INSERT OR UPDATE

"Julian Scarfe" <julian@xxxxxxxxxxx> · Mon, 2 Jan 2006 19:07:40 -0000

I'm keeping config information for an application in a series of related 
tables.  I'd like a command that INSERTs data if it's new, or UPDATEs it if 
the key is duplicated.

Copying the config info from one database to another virgin installation is 
easy, of course. I can just use pg_dump on the original db1 to create the 
DDL and run it into the new database db2.

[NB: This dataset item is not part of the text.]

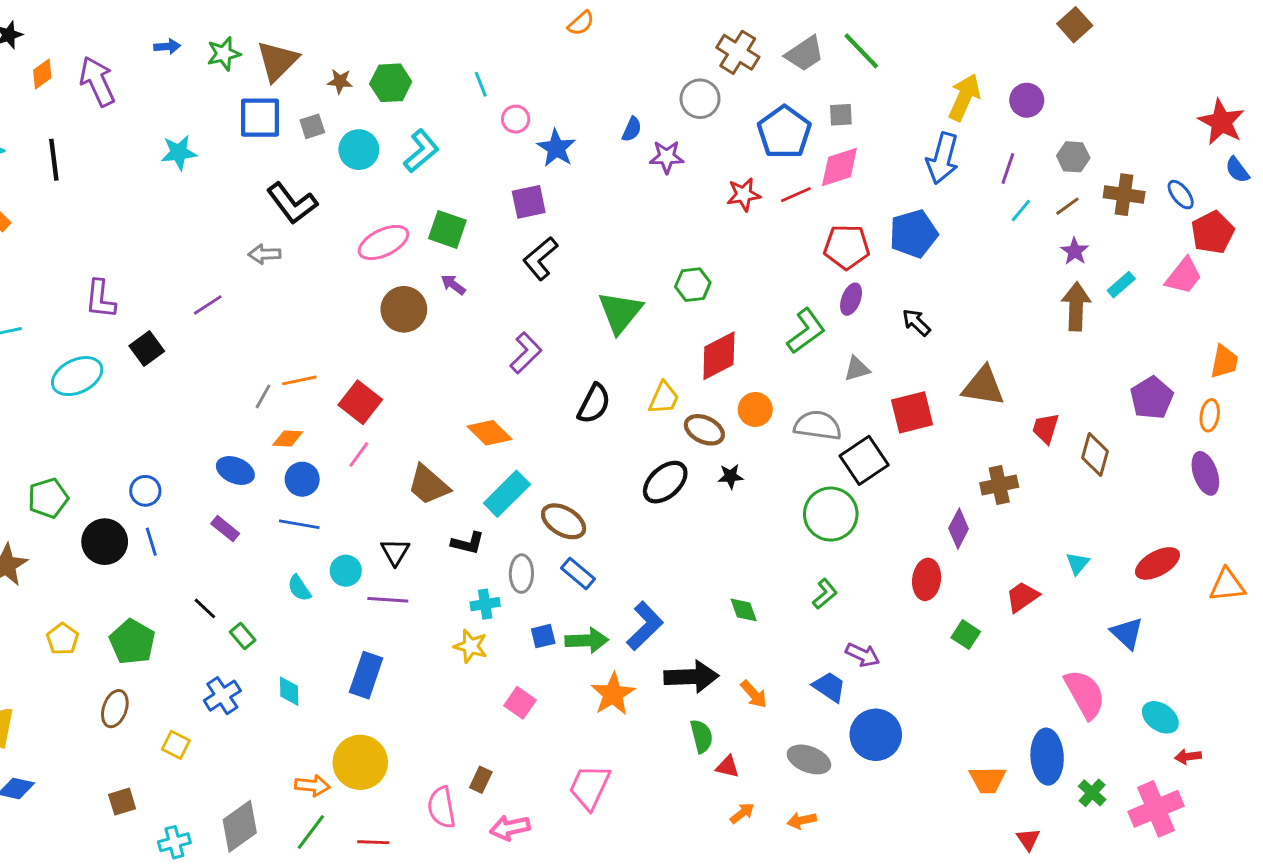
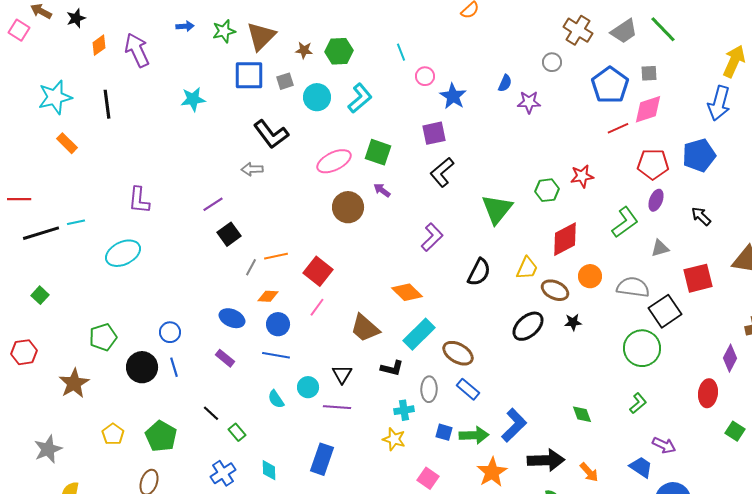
gray circle: (700, 99) -> (552, 62), size x0.7
red star: (744, 195) -> (582, 176), moved
black square: (147, 349) -> (229, 234), moved
blue square: (543, 636) -> (444, 432), turned 30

The problem comes when I've made changes in db1 that I want to copy to db2, 
but db2 may itself have additional entries not present in db1.  I'd like to 
update the entries in db2 that have equivalent entries in db1 with their db1 
values, without destroying the rest of the data in db2.

Here's an example:

db1 is created as follows:

create table a (
a_id text PRIMARY KEY,
param_b text,
param_c text
);

create table d (
d_id text PRIMARY KEY,
a_id text references a(a_id) ON UPDATE CASCADE,
param_e text,
param_f text
);

insert into a values ('a1', 'b1', 'c1');
insert into a values ('a2', 'b2', 'c2');

insert into d values ('d1', 'a1', 'e1', 'f1');
insert into d values ('d2', 'a2', 'e2', 'f2');
insert into d values ('d3', 'a1', 'e3', 'f3');

The databases have identical schema:
$ pg_dump -s db1 | psql db2

and provided db2 is empty, I can just copy the contents across:
$ pg_dump -ad db1 > db1.config
$ psql db2 < db1.config

So far so good.

But now db2 gets some additional entries:
db2=# insert into a values ('a3', 'b3', 'c3');
db2=# insert into d values ('d4', 'a1', 'e4', 'f4');
db2=# insert into d values ('d5', 'a2', 'e5', 'f5');

Meanwhile, I make some config changes in db1:
db1=# update a set param_b = 'b1 new' where a_id = 'a1';
db1=# update d set param_e = 'e1 new' where d_id = 'd1';
db1=# update d set param_f = 'f2 new' where d_id = 'd2';

So:
$ pg_dump -ad db1 > db1.config
and db1.config now contains
INSERT INTO a VALUES ('a2', 'b2', 'c2');
INSERT INTO a VALUES ('a1', 'b1 new', 'c1');
INSERT INTO d VALUES ('d3', 'a1', 'e3', 'f3');
INSERT INTO d VALUES ('d1', 'a1', 'e1 new', 'f1');
INSERT INTO d VALUES ('d2', 'a2', 'e2', 'f2 new');

I want to update the data in db2 to reflect the values in db1. I can't 
truncate the tables in db2 because I'd lose the additional entries (a3, d4, 
d5).

But of course when I do...
$ psql db2 < db1.config
... I get ...
ERROR:  duplicate key violates unique constraint "a_pkey"
ERROR:  duplicate key violates unique constraint "d_pkey"
...and the a1, d1, d2 rows are not updated to match db1.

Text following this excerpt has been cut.